Dr. Michelle Drew, DNP, MPH, CNM, FNP-C, C-EFM, FACNM

Executive and Clinical Director, Ubuntu Black Family Wellness Collective

Dr. Michelle Drew, affectionately known as Mama Michelle to the mamas and babies she’s served, is a certified nurse midwife, family nurse practitioner with three decades of commitment to health equity and justice in Black communities. She understands the challenges we face just living while Black in a country that was built on our labor but pushes us out to the margins. With experience providing full spectrum reproductive health in every setting from church based free clinics to academic medical centers, she has the experience to provide you and your family the care you need.
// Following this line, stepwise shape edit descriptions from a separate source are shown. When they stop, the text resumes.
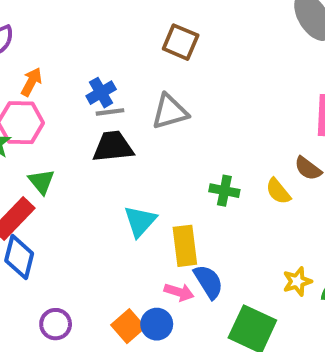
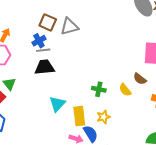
brown square: (181, 42) -> (48, 22), moved
gray triangle: (170, 112) -> (69, 27), moved
yellow star: (297, 281) -> (103, 117), moved

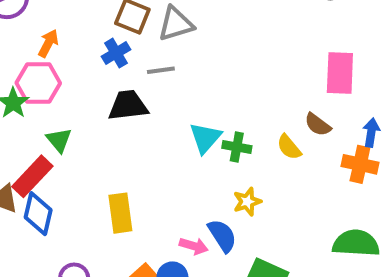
gray line: (43, 50) -> (161, 70), moved
cyan triangle: (57, 104) -> (205, 138), moved
yellow rectangle: (79, 116) -> (120, 213), moved

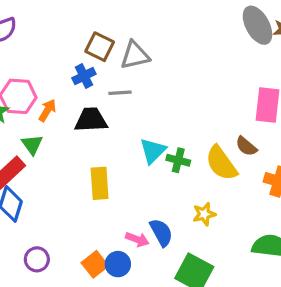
orange arrow: (48, 43) -> (47, 110), moved
yellow semicircle: (289, 147) -> (221, 163), size x1.6
yellow star: (247, 202) -> (204, 214), moved
yellow rectangle: (120, 213) -> (100, 183), moved

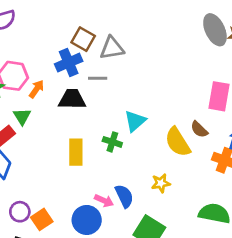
blue cross: (84, 76) -> (69, 63), size x1.4
cyan triangle: (153, 151) -> (135, 121), moved
green cross: (178, 160) -> (112, 142), moved
orange square: (95, 264) -> (42, 219), moved
blue circle: (118, 264) -> (87, 220), size x1.4

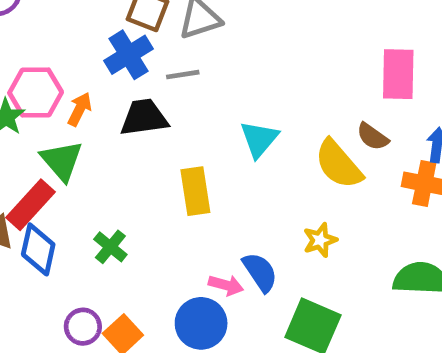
green triangle: (22, 116) -> (62, 161), size x1.4
green cross: (112, 142) -> (110, 247), moved, turned 30
yellow rectangle: (76, 152) -> (195, 191), moved

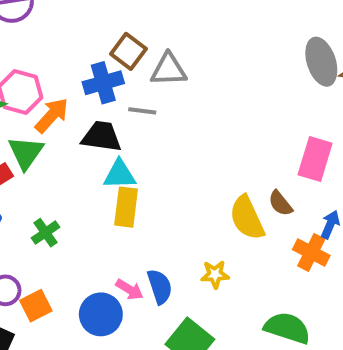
orange arrow: (80, 109) -> (52, 115), size x1.4
cyan triangle: (259, 139) -> (120, 174), moved, turned 32

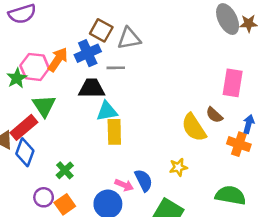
orange arrow: (52, 115) -> (58, 60), moved
green cross: (45, 233) -> (65, 170), moved

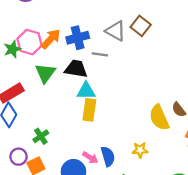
brown square: (101, 30) -> (141, 26), moved
gray triangle: (129, 38) -> (116, 31), turned 30
green triangle: (44, 106) -> (45, 73), moved

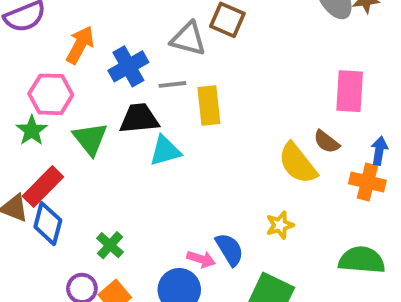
orange arrow: (51, 39) -> (80, 45), moved
green star: (12, 49) -> (32, 130), moved
yellow rectangle: (89, 110) -> (209, 105), moved

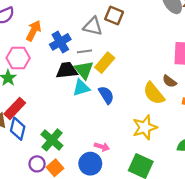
yellow rectangle: (209, 105) -> (105, 63), turned 48
green triangle: (90, 139) -> (84, 70), moved
yellow star: (280, 225) -> (145, 127), size x1.6
green cross: (110, 245) -> (52, 140), size x1.5
blue semicircle: (230, 249) -> (106, 95), moved

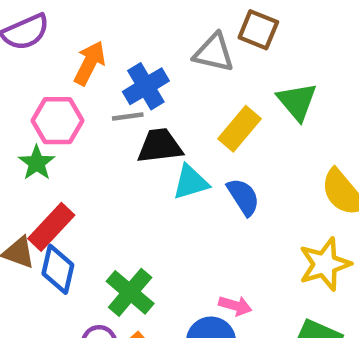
gray line: (85, 51) -> (128, 117), moved
green triangle: (84, 70) -> (297, 101), moved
She’s not just a healthcare provider, she’s a healer, an activist, a fighter for the rights of Black birthing people.

 

Dr. Alicia Swartz, PhD, MSN, PNP, RN

Assistant Professor of Pediatric Nursing, California State University East Bay

Dr. Alicia Swartz is a pre-tenure assistant professor of pediatric nursing at California State University East Bay (CSUEB), a clinical researcher at the University of California San Francisco, and a practicing Pediatric Nurse Practitioner in Oakland, CA. She was recently awarded the title: “Changemaker in Family Planning” for her work exploring the training of nurses in sexual and reproductive health. Her current work has evolved to include the diversity, equity, and inclusion in nursing training programs. She is a founder of the Dismantling Racism in Nursing Education at CSUEB, and serves as an expert in health equity and antiracism in Nursing education.